Krisentreffen mit Cavusoglu Gabriel setzt auf Dialog mit der Türkei

Berlin · Trotz eines neuen Nazi-Vergleichs will Bundesaußenminister Sigmar Gabriel die Wogen mit der Türkei glätten. Am heutigen Mittwoch trifft er sich mit seinem türkischen Kollegen Mevlüt Cavusoglu in Berlin. Dieser warf den deutschen Behörden bei einem Auftritt in Hamburg "systematische Unterdrückung" türkischer Mitbürger vor.

Der deutsche Außenminister Sigmar Gabriel. (Archivbild vom 2. März 2017)

Der deutsche Außenminister Sigmar Gabriel. (Archivbild vom 2. März 2017)

Foto: rtr, AP

Sigmar Gabriel (SPD) will sich bei dem Krisentreffen mit Cavusoglu um eine Normalisierung des Verhältnisses beider Länder bemühen. "Ich hoffe sehr, dass unsere Gespräche dazu beitragen, das Verhältnis wieder schrittweise in normale Bahnen zu bekommen", sagte Gabriel in den ARD-"Tagesthemen".

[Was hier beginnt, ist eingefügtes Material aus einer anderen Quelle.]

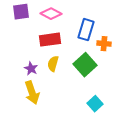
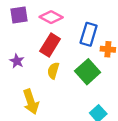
red rectangle: (50, 40) -> (50, 45), turned -50
purple star: (31, 69) -> (17, 61), moved

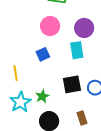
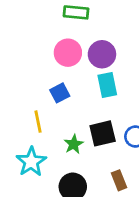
purple circle: (84, 28) -> (102, 54), moved
yellow line: (16, 73) -> (38, 122), moved
green star: (42, 96) -> (74, 144), moved

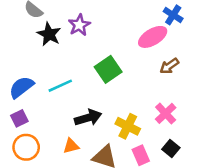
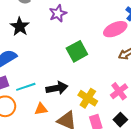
black star: (49, 34) -> (20, 27), moved
cyan line: (60, 86) -> (26, 87), moved

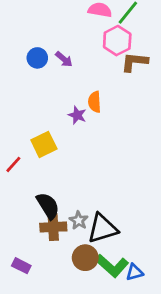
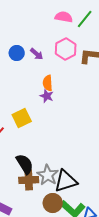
pink hexagon: (117, 41) -> (66, 49), moved
orange semicircle: (95, 102) -> (48, 83), moved
gray star: (79, 220) -> (48, 175), size x1.5

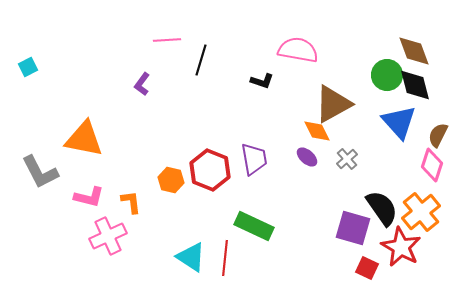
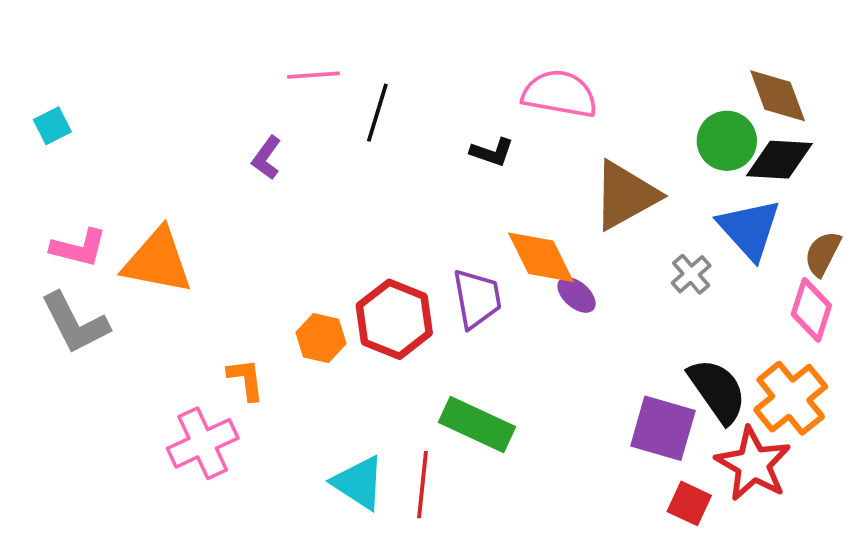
black diamond: (415, 85) -> (779, 160), turned -72
orange diamond: (317, 131) -> (541, 257), moved, size x1.4
gray cross: (347, 159) -> (691, 274), moved
pink L-shape: (89, 197) -> (79, 248), moved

Im Streit um von kommunalen Behörden verfügte Stopps für Wahlkampfauftritte türkischer Minister wies er Nazi-Vergleiche der türkischen Seite zurück. Es nütze aber nichts, jetzt ordentlich auf den Tisch zu hauen. "Mit solchen rigorosen Formen des Umgangs lösen wir ja keinen Konflikt. Auf jede Provokation mit einer eigenen zu antworten, hat noch nie besonders weit geführt", sagte Gabriel.

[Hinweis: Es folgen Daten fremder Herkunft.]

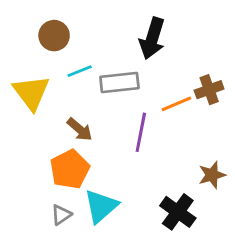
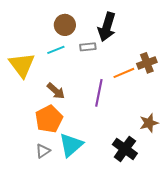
brown circle: (54, 36) -> (65, 25), moved
gray rectangle: (119, 83) -> (88, 47), moved, size x0.6

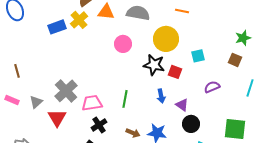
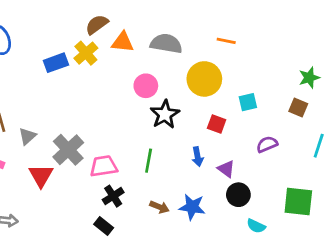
black star: (154, 65) -> (165, 114), moved, turned 30
gray triangle: (36, 102) -> (27, 136), moved
red triangle: (57, 118) -> (41, 176), moved

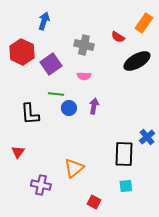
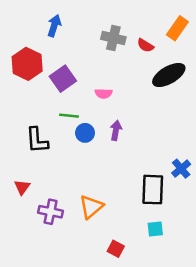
gray cross: (84, 45) -> (113, 38), moved
purple cross: (41, 185) -> (51, 212), moved

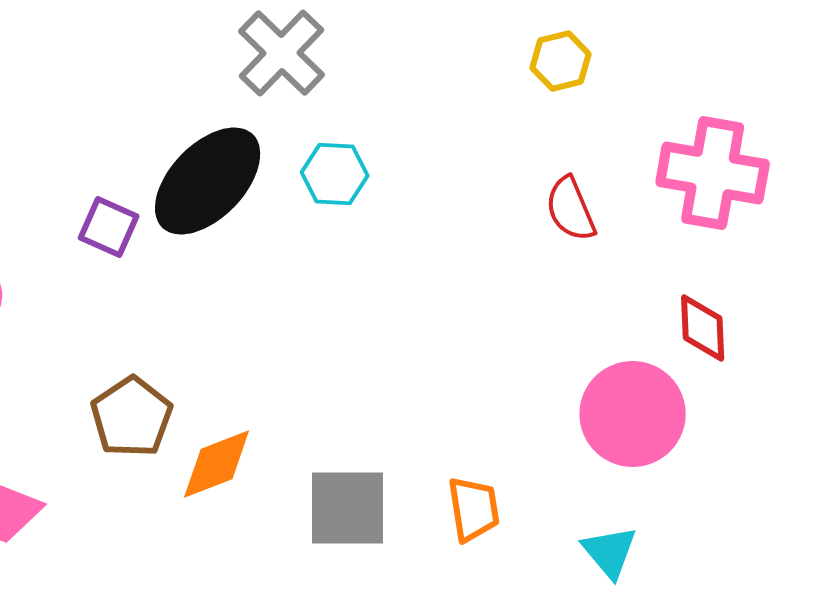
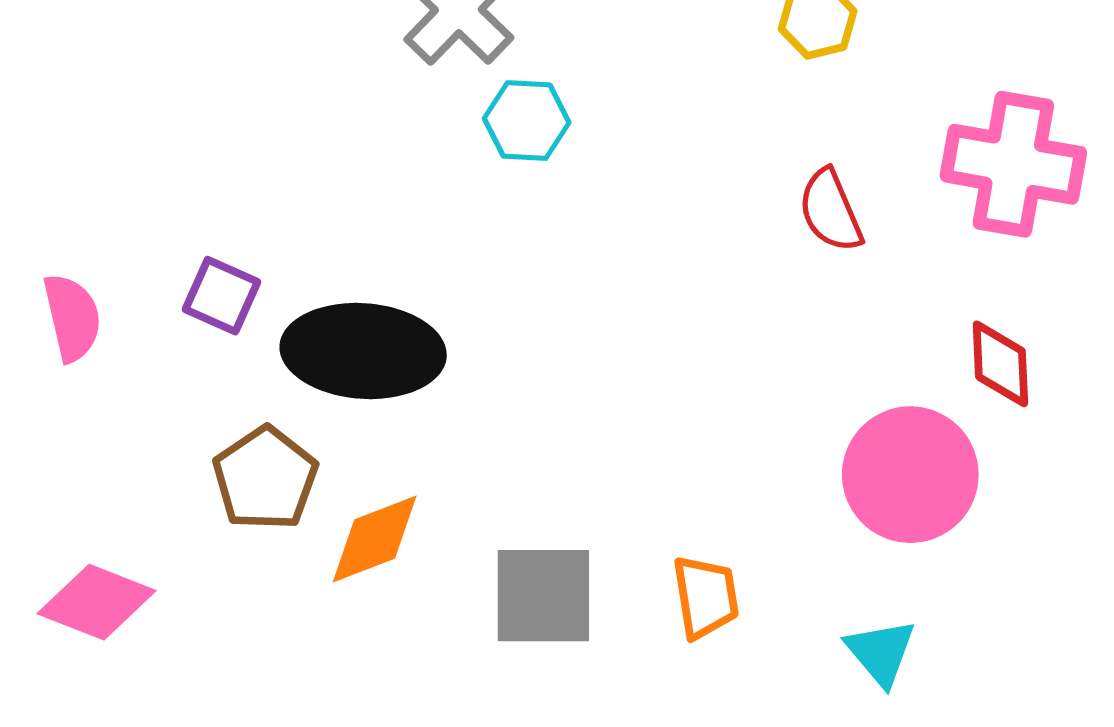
cyan hexagon: (335, 174) -> (527, 121), moved
black ellipse: (208, 181) -> (363, 351), moved, turned 50
purple square: (109, 227) -> (221, 296), moved

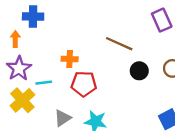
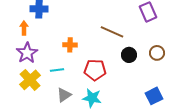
cyan line: (44, 83) -> (57, 70), moved
red pentagon: (84, 84) -> (95, 70), moved

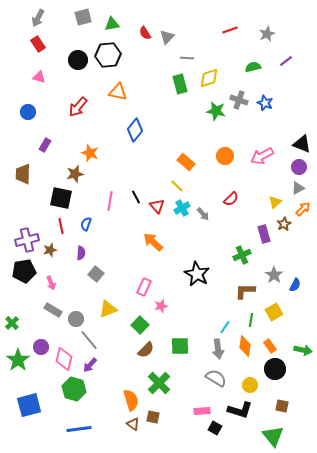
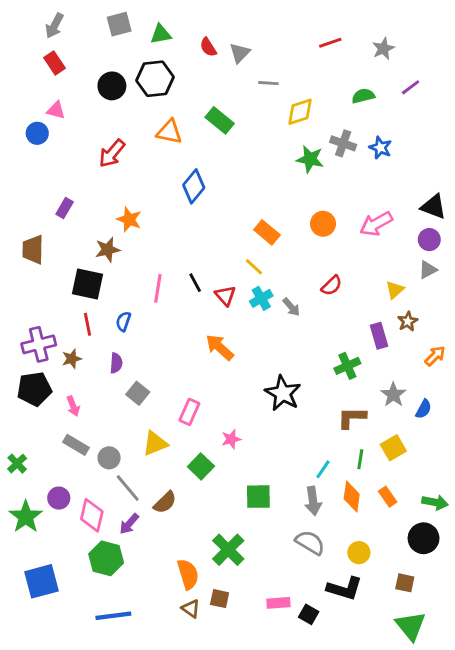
green rectangle: (180, 84) -> (220, 120), moved, turned -36
blue circle: (28, 112) -> (37, 133), moved
orange arrow: (303, 209) -> (435, 356), moved
pink rectangle: (144, 287) -> (189, 412), moved
brown semicircle: (146, 350) -> (165, 502), moved
black circle: (275, 369) -> (424, 538), moved
pink rectangle: (202, 411) -> (278, 603), moved
green triangle: (273, 436) -> (411, 626), moved

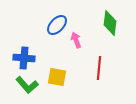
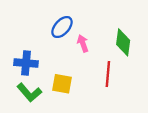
green diamond: (110, 23) -> (123, 42), moved

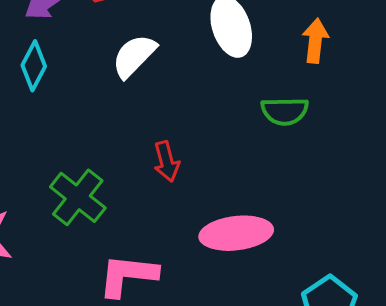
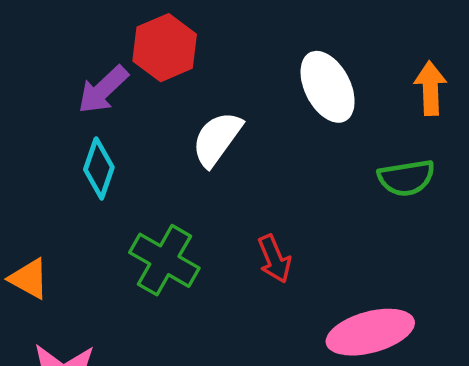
green cross: (78, 197) -> (164, 260), moved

Das geplante Treffen in Berlin ist der erste persönliche Kontakt von Vertretern beider Regierungen seit der umstrittenen Inhaftierung des deutsch-türkischen Journalisten Deniz Yücel Anfang vergangener Woche in Istanbul. Diesen hatte der türkische Präsident Recep Tayyip Erdogan als "deutschen Agenten" bezeichnet. Weiterer Streitpunkt sind die teilweise untersagten Wahlkampfauftritte.

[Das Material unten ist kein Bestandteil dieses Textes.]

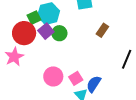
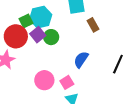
brown rectangle: (102, 30) -> (93, 25), moved, turned -64
blue semicircle: (94, 84) -> (81, 60), moved

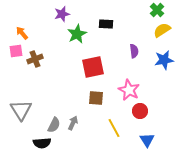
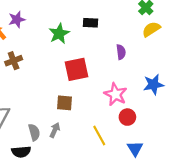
purple star: (62, 14) -> (17, 19), moved
blue star: (164, 60) -> (153, 85), moved
brown square: (96, 98) -> (65, 103), moved
gray semicircle: (54, 125) -> (34, 132), turned -42

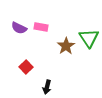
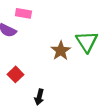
pink rectangle: (41, 27) -> (23, 13), moved

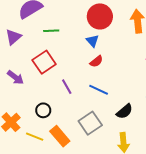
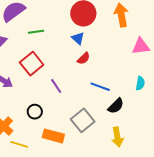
blue line: (99, 90) -> (100, 87), moved
orange rectangle: (60, 136) -> (53, 136), turned -30
yellow line: (35, 137) -> (19, 144), moved

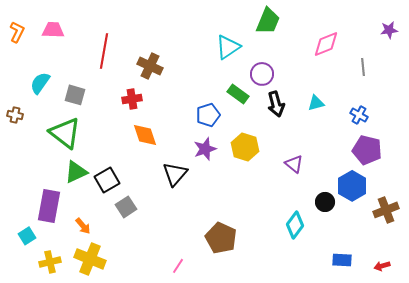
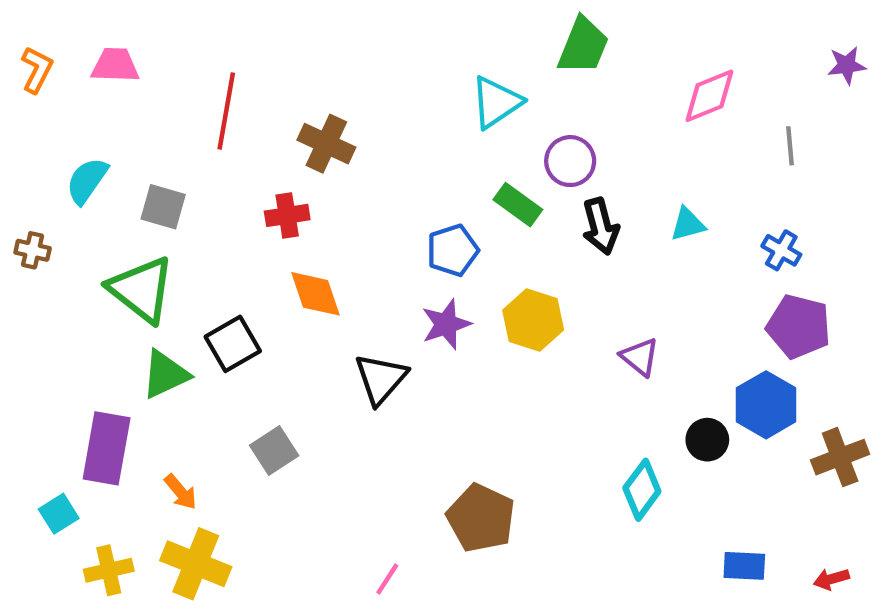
black square: (107, 180) -> (233, 344), moved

Cavusoglu hatte Deutschland ein systematisches Vorgehen gegen Wahlkampfauftritte vorgeworfen. Zugleich betonte er am Dienstagabend bei einer von Protesten begleiteten Rede vom Balkon der Residenz des Generalkonsuls in Hamburg, dass Ankara gute Beziehungen zu Deutschland sehr wichtig seien. Zuvor hatte er hingegen die Gräben erneut vertieft und den Nazi-Vergleich Erdogans wiederholt: "Das ist ein total repressives System", sagte Cavusoglu der Zeitung "Hürriyet". "Alle Praktiken ähneln denen der Nazi-Zeit."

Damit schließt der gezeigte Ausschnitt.